Department of Psychology, University of Leuven, Tiensestraat 102, 3000 Leuven, Belgium.
Mem Cognit. 2013 Feb;41(2):312-27. doi: 10.3758/s13421-012-0252-y.
The finding that the typicality gradient in goal-derived categories is mainly driven by ideals rather than by exemplar similarity has stood uncontested for nearly three decades. Due to the rather rigid earlier implementations of similarity, a key question has remained--that is, whether a more flexible approach to similarity would alter the conclusions. In the present study, we evaluated whether a similarity-based approach that allows for dimensional weighting could account for findings in goal-derived categories. To this end, we compared a computational model of exemplar similarity (the generalized context model; Nosofsky, Journal of Experimental Psychology. General 115:39-57, 1986) and a computational model of ideal representation (the ideal-dimension model; Voorspoels, Vanpaemel, & Storms, Psychonomic Bulletin & Review 18:1006-114, 2011) in their accounts of exemplar typicality in ten goal-derived categories. In terms of both goodness-of-fit and generalizability, we found strong evidence for an ideal approach in nearly all categories. We conclude that focusing on a limited set of features is necessary but not sufficient to account for the observed typicality gradient. A second aspect of ideal representations--that is, that extreme rather than common, central-tendency values drive typicality--seems to be crucial.
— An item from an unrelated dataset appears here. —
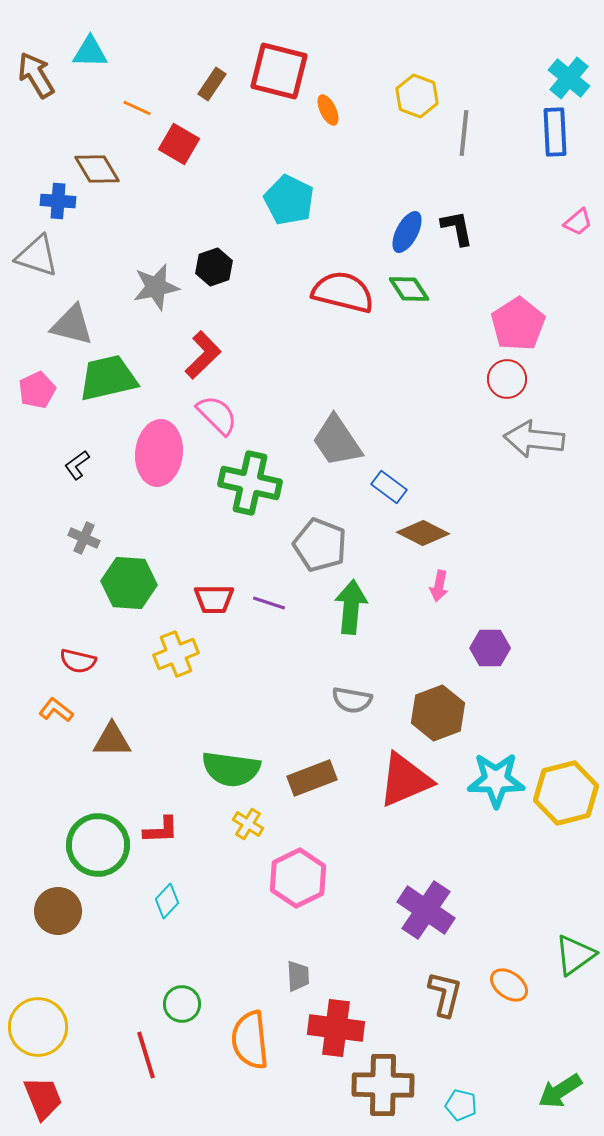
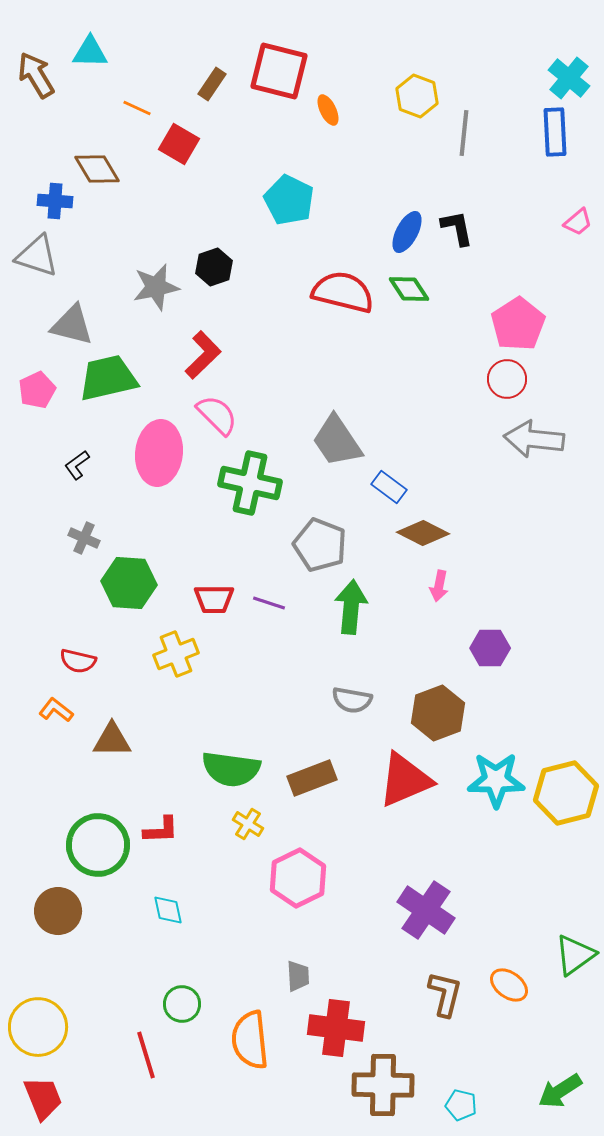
blue cross at (58, 201): moved 3 px left
cyan diamond at (167, 901): moved 1 px right, 9 px down; rotated 56 degrees counterclockwise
近三十年来,目标衍生类别中的典型性梯度主要由理想而不是范例相似性驱动的这一发现一直未受到质疑。由于早期相似性的实施相当僵化,一个关键问题仍然存在,即更灵活的相似性方法是否会改变结论。在本研究中,我们评估了基于相似性的方法是否可以对目标衍生类别中的发现进行解释,这种方法允许进行维度加权。为此,我们比较了范例相似性的计算模型(广义上下文模型;Nosofsky,《实验心理学杂志:一般性》,1986 年,第 115 卷:39-57)和理想表示的计算模型(理想维度模型;Voorspoels、Vanpaemel 和 Storms,《心理通报与评论》,2011 年,第 18 卷:1006-114),以解释十个目标衍生类别中的范例典型性。在拟合度和可推广性方面,我们几乎在所有类别中都发现了理想方法的有力证据。我们得出的结论是,关注有限的特征集对于解释观察到的典型性梯度是必要的,但不是充分的。理想表示的另一个方面,即极端而不是常见的、中心趋势值驱动典型性,似乎是至关重要的。